TASK MATERIAL Block Start
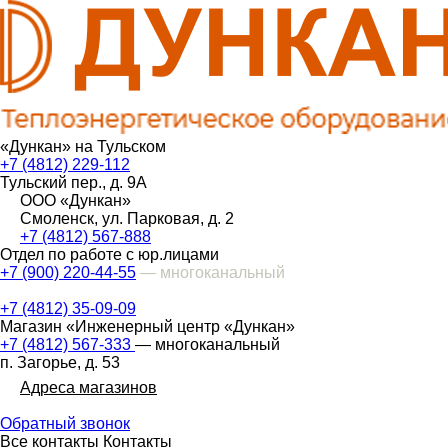
«Дункан» на Тульском
+7 (4812) 229-112
Тульский пер., д. 9А
ООО «Дункан»
Смоленск, ул. Парковая, д. 2
+7 (4812) 567-888
Отдел по работе с юр.лицами
+7 (900) 220-44-55
— многоканальный
+7 (4812) 35-09-09
Магазин «Инженерный центр «Дункан»
+7 (4812) 567-333
— многоканальный
п. Загорье, д. 53
Адреса магазинов
Обратный звонок
Все контакты
Контакты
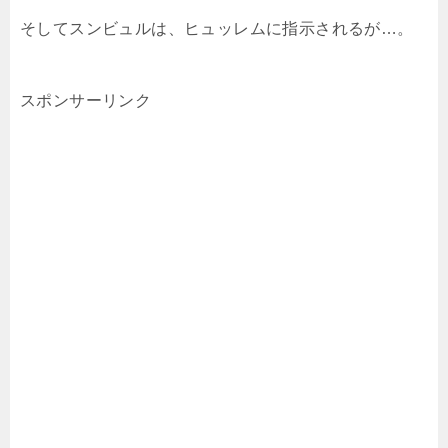
そしてスンビュルは、ヒュッレムに指示されるが…。
スポンサーリンク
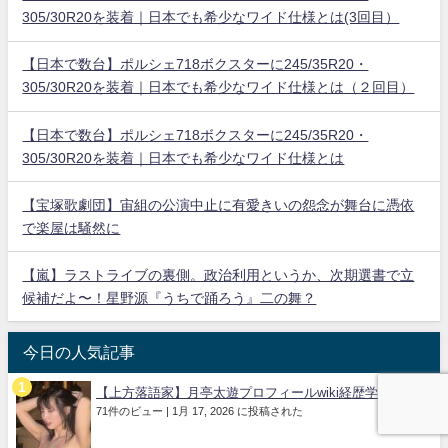
305/30R20を装着｜日本でも希少なワイド仕様とは(3回目）
【日本で数台】ポルシェ718ボクスターに245/35R20・
305/30R20を装着｜日本でも希少なワイド仕様とは（２回目）
【日本で数台】ポルシェ718ボクスターに245/35R20・
305/30R20を装着｜日本でも希少なワイド仕様とは
【宝塚歌劇団】宙組の公演中止に有愛きいの怨念が舞台に憑依
で楽屋は騒然に
【嵐】ラストライブの裏側。政治利用というか、次期選書で立
候補だよ〜！星野源『うちで踊ろう』二の舞？
今日の人気記事
【上方落語家】月亭太遊プロフィールwiki経歴学歴...
71件のビュー
|
1月 17, 2026 に投稿された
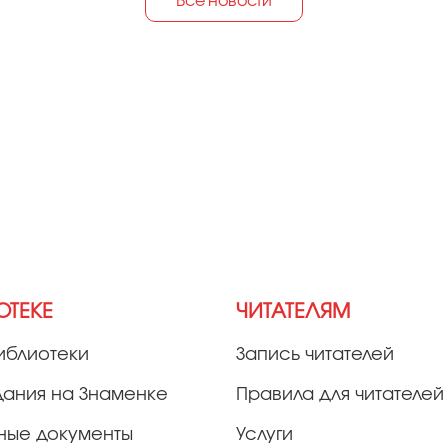
Все новости
ОТЕКЕ
ЧИТАТЕЛЯМ
иблиотеки
Запись читателей
дания на Знаменке
Правила для читателей
ные документы
Услуги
TASK MATERIAL Block End
REQUIRED ACTION =>
The entries above are to be printed again word for word, with every picture removed.

THE COMPLETED TASK =>
«Дункан» на Тульском
+7 (4812) 229-112
Тульский пер., д. 9А
ООО «Дункан»
Смоленск, ул. Парковая, д. 2
+7 (4812) 567-888
Отдел по работе с юр.лицами
+7 (900) 220-44-55
— многоканальный
+7 (4812) 35-09-09
Магазин «Инженерный центр «Дункан»
+7 (4812) 567-333
— многоканальный
п. Загорье, д. 53
Адреса магазинов
Обратный звонок
Все контакты
Контакты
そしてスンビュルは、ヒュッレムに指示されるが…。
スポンサーリンク
305/30R20を装着｜日本でも希少なワイド仕様とは(3回目）
【日本で数台】ポルシェ718ボクスターに245/35R20・
305/30R20を装着｜日本でも希少なワイド仕様とは（２回目）
【日本で数台】ポルシェ718ボクスターに245/35R20・
305/30R20を装着｜日本でも希少なワイド仕様とは
【宝塚歌劇団】宙組の公演中止に有愛きいの怨念が舞台に憑依
で楽屋は騒然に
【嵐】ラストライブの裏側。政治利用というか、次期選書で立
候補だよ〜！星野源『うちで踊ろう』二の舞？
今日の人気記事
【上方落語家】月亭太遊プロフィールwiki経歴学歴...
71件のビュー
|
1月 17, 2026 に投稿された
Все новости
ОТЕКЕ
ЧИТАТЕЛЯМ
иблиотеки
Запись читателей
дания на Знаменке
Правила для читателей
ные документы
Услуги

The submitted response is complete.